Darcy put an arm around her shoulders. “Poor Lizzy. My poor, dear friend.”

“What, you’ll still call me Lizzy, not Miss Elizabeth?” She stood stiff, but then suddenly, when Darcy started to move away, she tightly embraced him and she cried into his coat. “You do not need to worry. I’ll never marry.”

“You will, I know it.”

“I am ugly.”

“You are not. And you are not a burden, and you know that you are not.”

“You will write something nice to me in every letter you send to Georgiana. Do you hear? In every single one.”

“I will.”

“Every single one! And I know I should not have used that word which girls are not supposed to use. You are thinking that, I know. But I am that sort of girl who knows the sorts of words that gentlemen and servants try to hide from us gentle-born girls. So you see, I really will never marry.”

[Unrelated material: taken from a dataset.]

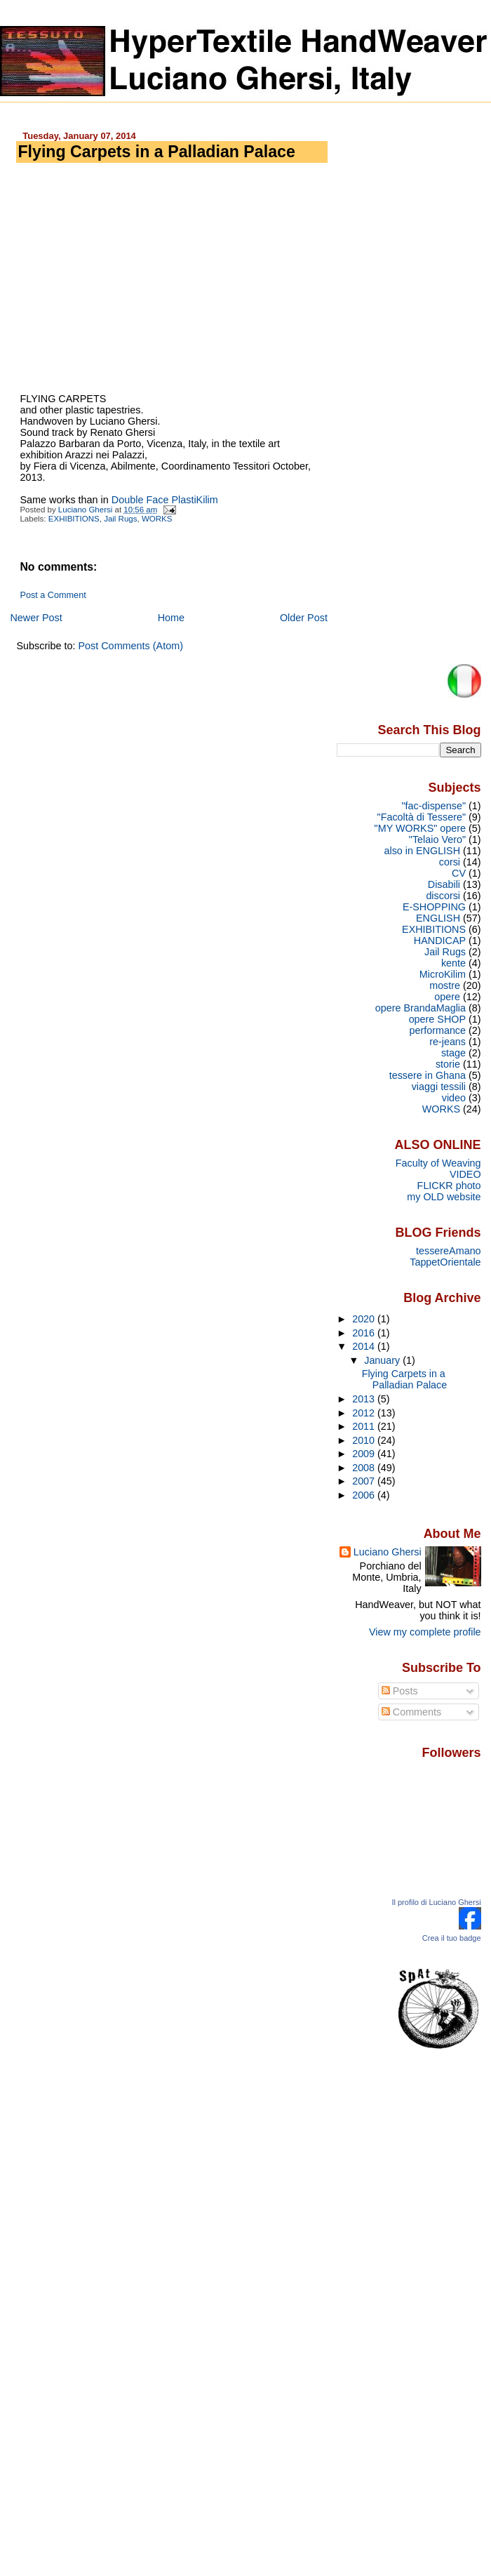 This screenshot has width=491, height=2576. I want to click on Faculty of Weaving, so click(438, 1163).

“You shall, and I would not wish for my dear, dear friend to be anything different than she is.”

“Well, I would like to see once again, we are different in that. I would change myself at least a little.”

Darcy laughed.

“And I wish I wasn’t so ugly and scarred—”

“You are not.”

“Please do not try to convince me upon this point—but I shall happily accept that long familiarity makes it so you do not find me to be a particularly shocking sight. It is strange. I didn’t care at all about the scars when it first happened. But now I do.”

“You were a child, and now you are becoming a young woman.”

“Which proves,” Lizzy replied laughing, “the whole point you wished to make. I understand. I do. Oh, but I hate it. I hate change. Even before the fire I depended upon our correspondence. You’d send so many letters to Papa, do you remember?”

“I do.”

“I hate anything of loss. I have lost enough. Why must everything I like always change and disappear?”

That did not deserve a reply, and they both knew it.